#### WHAT TO WORK ON:
The required output is the line that contains "marion.moreno@cdafrance.com" through the last line of the data, retyped verbatim and with nothing added.

[Saved data entries]
┏━━

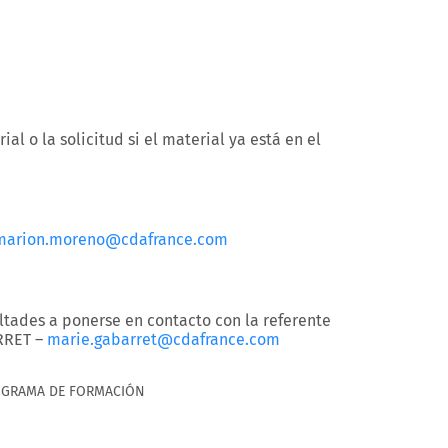
al o la solicitud si el material ya está en el
marion.moreno@cdafrance.com
ultades a ponerse en contacto con la referente
RRET –
marie.gabarret@cdafrance.com
OGRAMA DE FORMACIÓN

┗━━

#### SOLUTION TO THIS EXERCISE:
marion.moreno@cdafrance.com
ultades a ponerse en contacto con la referente
RRET –
marie.gabarret@cdafrance.com
OGRAMA DE FORMACIÓN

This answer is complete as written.